TASK PROMPT:
Would you copy exactly the lines in the data below from the one that has "Describe the element" through the one that has "Locate an element", dropping any pictures?

DATASET CONTENT:
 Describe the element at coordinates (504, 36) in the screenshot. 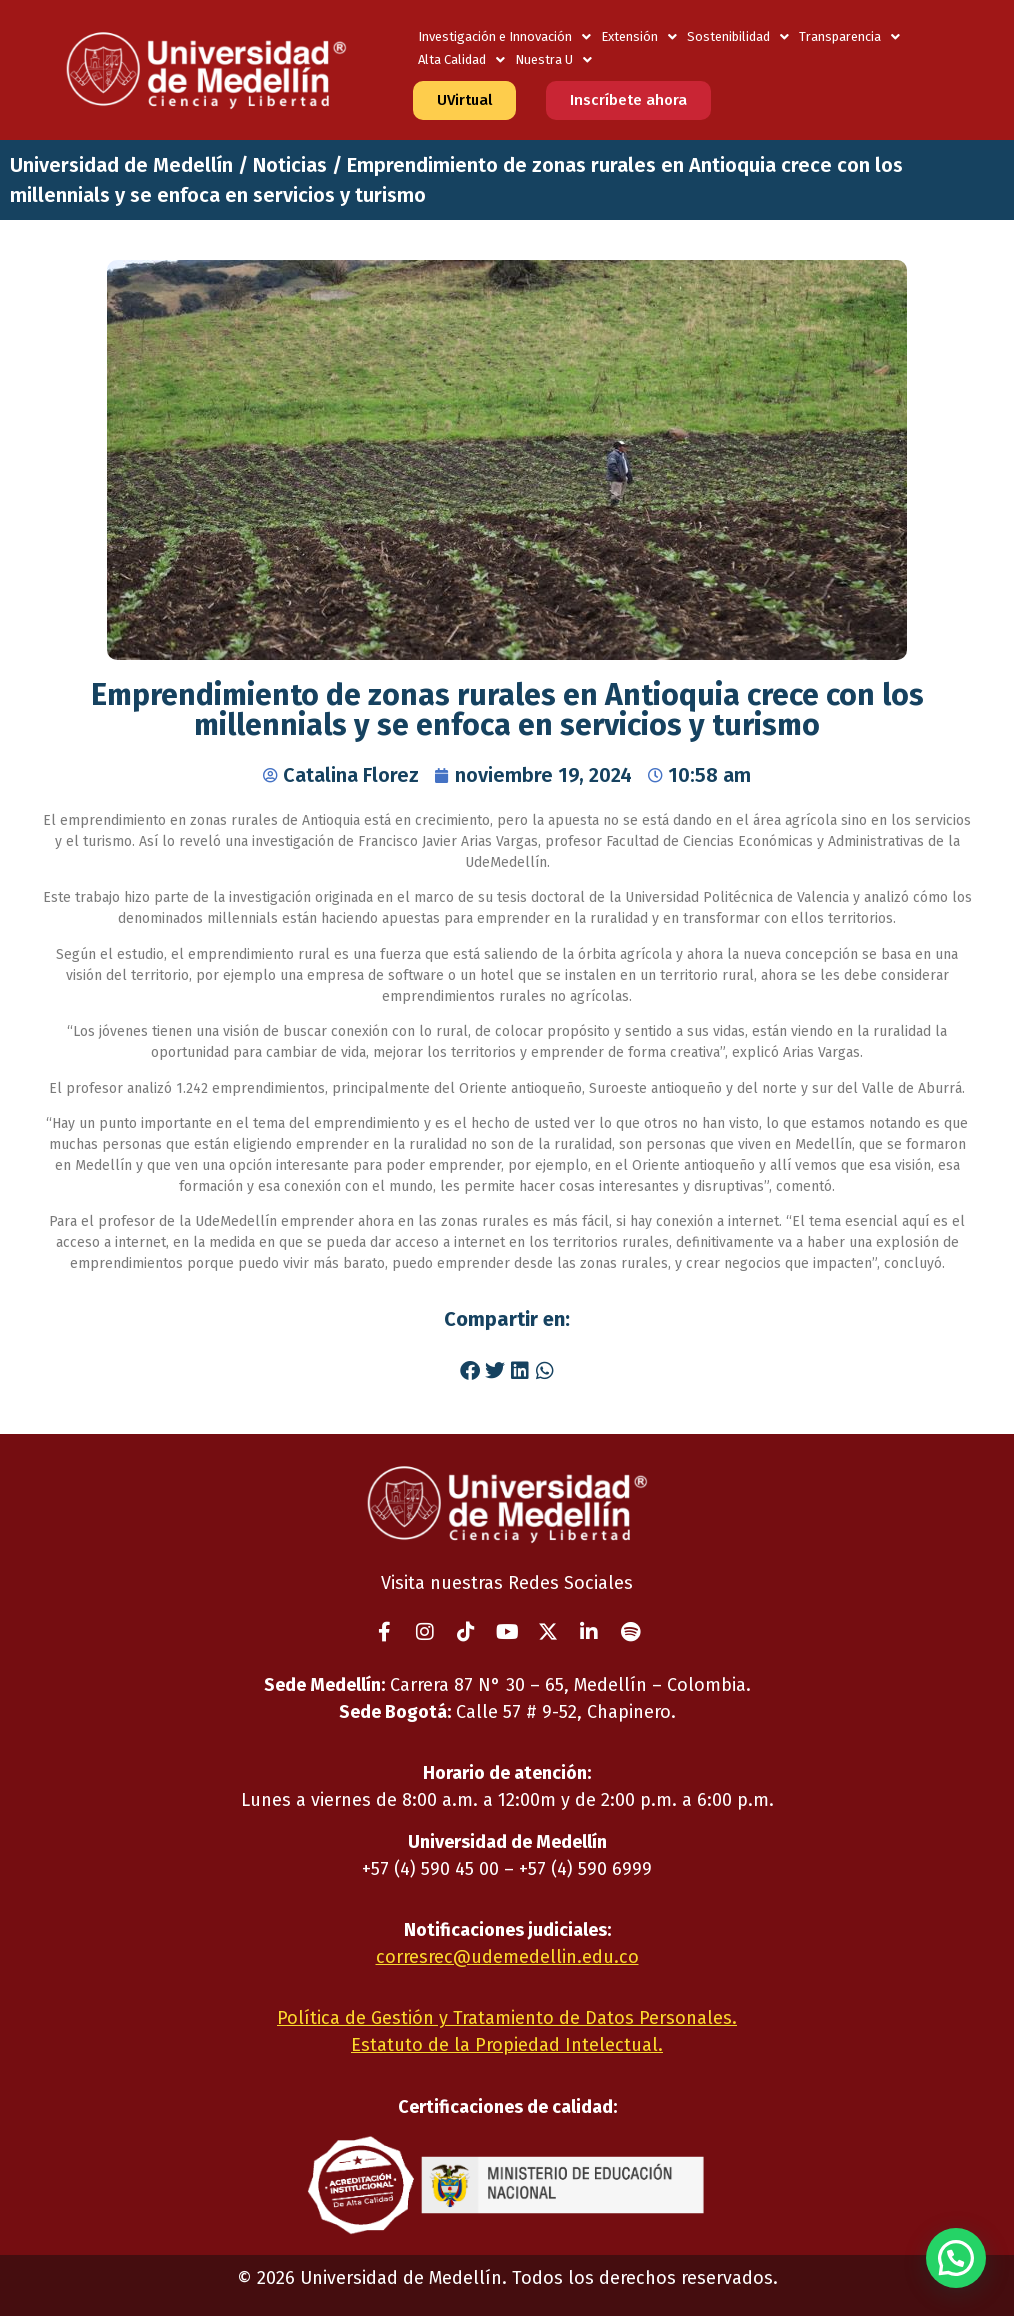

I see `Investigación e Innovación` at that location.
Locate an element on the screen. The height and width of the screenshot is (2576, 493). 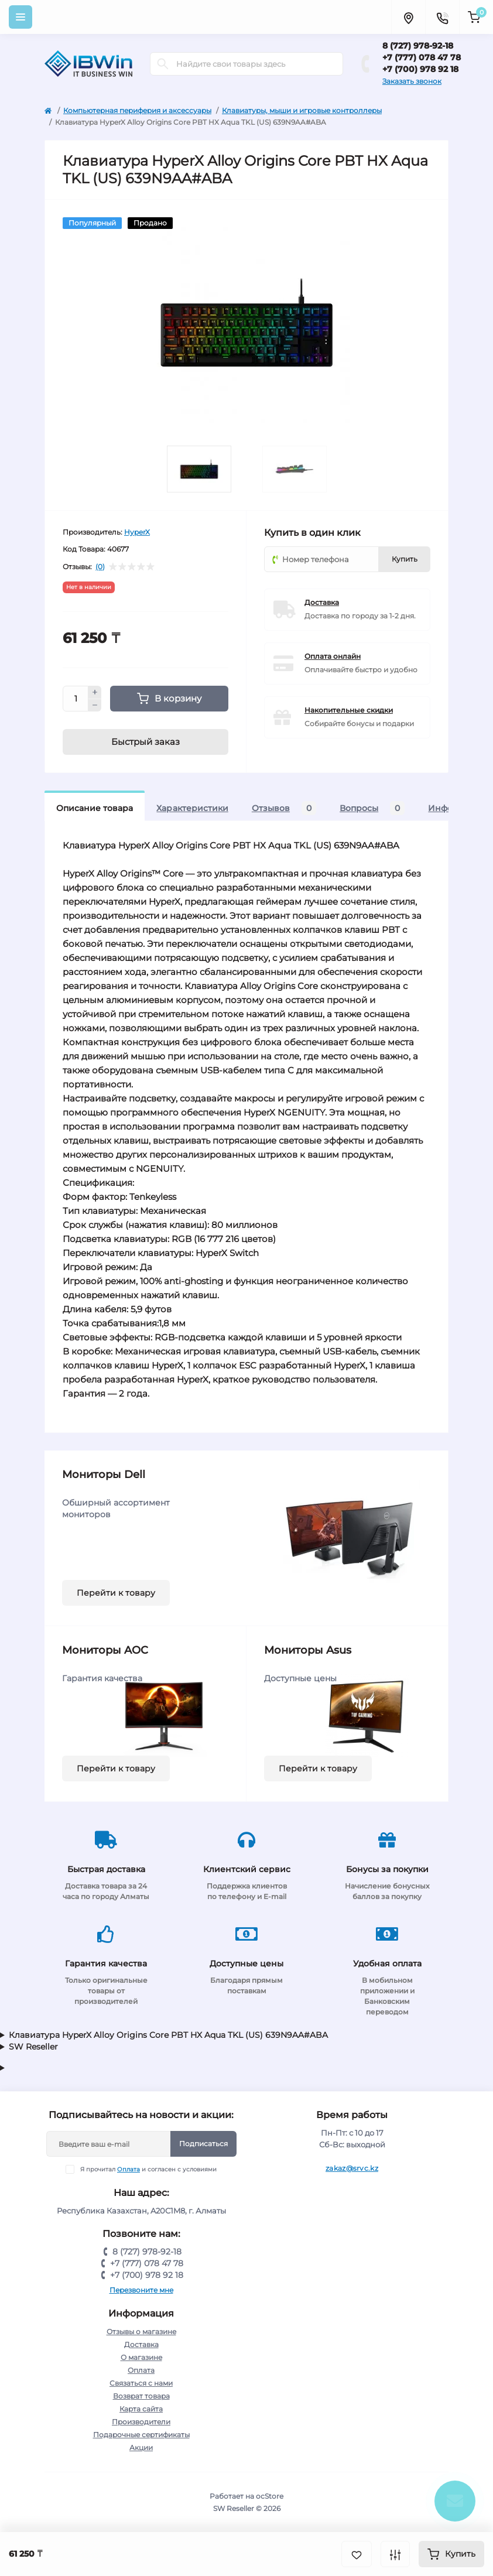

---

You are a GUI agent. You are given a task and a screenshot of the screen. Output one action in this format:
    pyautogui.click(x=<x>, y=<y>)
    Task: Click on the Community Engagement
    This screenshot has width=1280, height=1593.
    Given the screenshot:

YOUR RESPONSE:
 Describe the element at coordinates (504, 36) in the screenshot. 

I see `Investigación e Innovación` at that location.
Locate an element on the screen. The height and width of the screenshot is (2576, 493). 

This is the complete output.